A coroner's report is calling into question the breed-specific ban that followed the death of Christiane Vadnais, who was attacked by a dog, and says the owner's treatment of the dog likely led to its poor socialization and aggressive behaviour.

Report says owner poorly treated dog, municipality should have followed up after 2015 attack

A coroner's report into the death of Christiane Vadnais, left, calls Montreal's ban of pit bull-type dogs 'disappointing'. (Facebook)

A coroner's report is calling into question the breed-specific ban that followed the death of Christiane Vadnais, who was killed by a dog in 2016, and says the owner's treatment of that dog likely led to its poor socialization and aggressive behaviour.

The report, written by coroner Dr.

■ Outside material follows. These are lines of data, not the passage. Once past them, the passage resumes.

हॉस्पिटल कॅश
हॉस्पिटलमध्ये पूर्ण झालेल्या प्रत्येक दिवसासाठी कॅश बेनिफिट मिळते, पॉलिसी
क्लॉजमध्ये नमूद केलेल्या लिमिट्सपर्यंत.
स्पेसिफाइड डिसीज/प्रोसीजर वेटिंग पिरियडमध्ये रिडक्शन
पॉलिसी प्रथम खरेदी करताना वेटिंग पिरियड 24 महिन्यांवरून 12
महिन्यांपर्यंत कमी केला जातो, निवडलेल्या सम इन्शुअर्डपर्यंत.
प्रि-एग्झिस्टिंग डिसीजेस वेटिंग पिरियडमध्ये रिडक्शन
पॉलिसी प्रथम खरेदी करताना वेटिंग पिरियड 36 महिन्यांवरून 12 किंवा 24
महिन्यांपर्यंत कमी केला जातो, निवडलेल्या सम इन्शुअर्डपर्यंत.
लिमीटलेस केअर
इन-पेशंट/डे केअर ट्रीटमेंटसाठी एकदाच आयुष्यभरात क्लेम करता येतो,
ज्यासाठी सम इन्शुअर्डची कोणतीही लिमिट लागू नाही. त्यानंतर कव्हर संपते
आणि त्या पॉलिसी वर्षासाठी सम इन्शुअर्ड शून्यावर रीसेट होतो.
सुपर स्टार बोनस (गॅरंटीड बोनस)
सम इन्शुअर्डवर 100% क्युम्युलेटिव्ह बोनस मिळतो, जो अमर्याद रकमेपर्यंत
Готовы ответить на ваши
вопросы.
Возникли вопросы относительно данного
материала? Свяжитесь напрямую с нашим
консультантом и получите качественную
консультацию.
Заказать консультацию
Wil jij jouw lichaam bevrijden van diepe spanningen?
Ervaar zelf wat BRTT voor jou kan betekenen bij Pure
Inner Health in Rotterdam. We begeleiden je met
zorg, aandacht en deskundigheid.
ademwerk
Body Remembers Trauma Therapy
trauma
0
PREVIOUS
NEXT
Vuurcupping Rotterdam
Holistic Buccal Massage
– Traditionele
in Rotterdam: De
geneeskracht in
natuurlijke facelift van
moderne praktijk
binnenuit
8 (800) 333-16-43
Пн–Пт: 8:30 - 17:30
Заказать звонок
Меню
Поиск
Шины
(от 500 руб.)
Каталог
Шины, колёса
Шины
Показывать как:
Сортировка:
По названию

Ethan Lichtblau, calls Montreal's ban of pit bull-type dogs "disappointing" because it condemns all dogs of those breeds, without taking into account how they were raised.

"We have a problem here. We're passing these laws and that's it, that's all, 'Everything is good, nothing here under the hood', but that's not true," Lichtblau told CBC News.

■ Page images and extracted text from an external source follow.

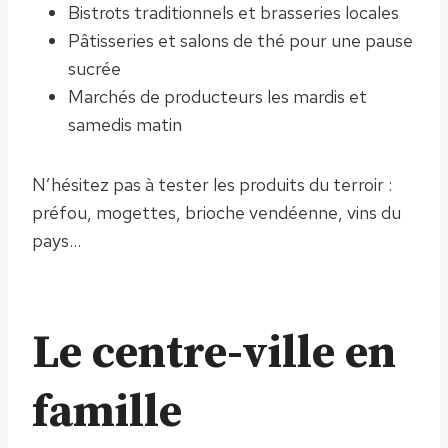
Bistrots traditionnels et brasseries locales
Pâtisseries et salons de thé pour une pause
sucrée
Marchés de producteurs les mardis et
samedis matin
N’hésitez pas à tester les produits du terroir :
préfou, mogettes, brioche vendéenne, vins du
pays…
Le centre-ville en
famille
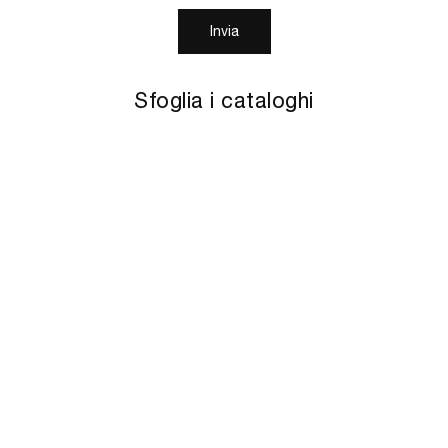
Invia
Sfoglia i cataloghi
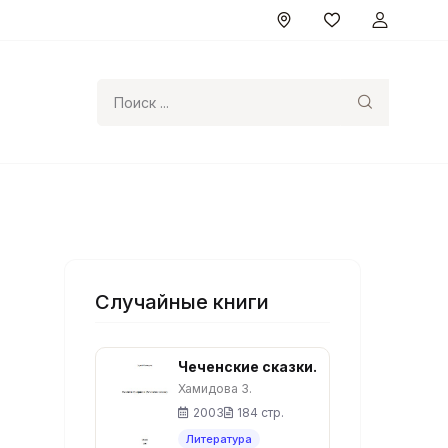
Поиск
Случайные книги
Чеченские сказки.
Хамидова З.
2003
184 стр.
Литература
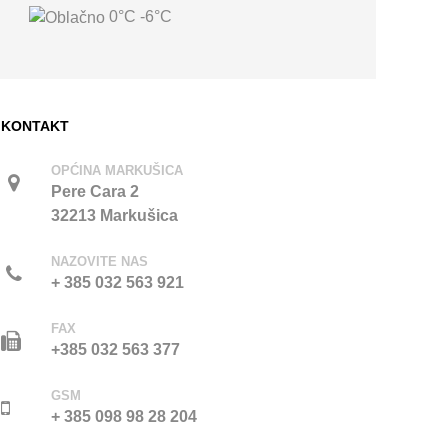
0°C
-6°C
KONTAKT
OPĆINA MARKUŠICA
Pere Cara 2
32213 Markušica
NAZOVITE NAS
+ 385 032 563 921
FAX
+385 032 563 377
GSM
+ 385 098 98 28 204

In his report he says the type of law introduced in Montreal has not been found to decrease attacks and is usually a decision that follows a highly publicized attack, fuelled by fear. 

Montreal's bylaw has been the subject of protest, including one held last fall in front of City Hall. (Paul Chiasson/Canadian Press)

Lichtblau says a law that targets pet owners, similar to legislation enacted in Laval and Calgary, may be more effective.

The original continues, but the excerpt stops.